Outside Spending Shows How Few of the House Races Are Competitive

By Derek Willis

How small is the field of competitive House races? So narrow that just 25 contests account for 80 percent of all reported outside spending in the general election.

The Cook Political Report rates 38 seats either as tossups or leaning toward one party or the other, but among groups operating outside the district like super PACs, the concentration is even tighter: Half of all independent spending reported to the Federal Election Commission for general election races has gone to just a dozen seats, with two apiece in Arizona and Illinois.

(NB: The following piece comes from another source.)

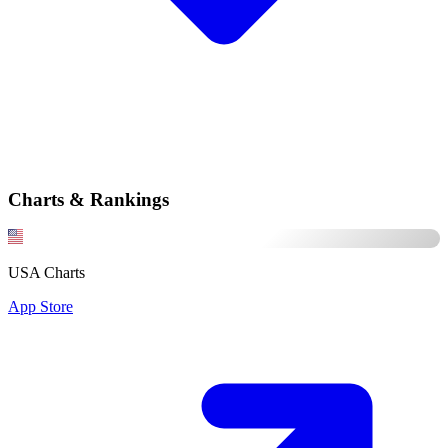
Charts & Rankings
USA Charts
App Store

Arizona’s First District, where the Democrat Ann Kirkpatrick faces the Republican Andy Tobin, has drawn more than $10 million in outside spending, almost all of it for negative messages against the two candidates. (It is not the most outside money ever reported in a House race — that distinction goes to Michigan’s Seventh District in 2010, when $12.4 million was spent.)

Close behind is California’s Seventh District, where a freshman Democrat, Ami Bera, faces a former Republican congressman, Doug Ose. That race, which attracted more than $8 million in independent expenditures in 2012, has topped $9.6 million this year. Arizona’s Second District, where Ron Barber, a Democratic incumbent, is facing Martha McSally, a Republican and retired Air Force colonel, has attracted $9.5 million. Those three races alone represent 15 percent of all reported outside spending in House general elections.

The focus is even tighter for the two national party committees devoted to House races and for super PACs with close ties to House leaders. A full 88 percent of the $137 million in independent spending in the general election has gone to 25 races from those groups — the Democratic Congressional Campaign Committee and the House Majority PAC on the left, and the National Republican Congressional Committee and the Congressional Leadership Fund on the right.

The bulk of House contests have seen virtually no outside spending this year, with 193 having less than $10,000 spent. You could form a slim majority with the 220 races that have had less than $25,000 in independent spending for the general election.

As with Senate races, most of the outside money spent in House contests goes to television advertising, with smaller amounts on direct mail, online ads and polling. About 82 percent of the outside spending in House races is on negative messages, in line with previous election cycles.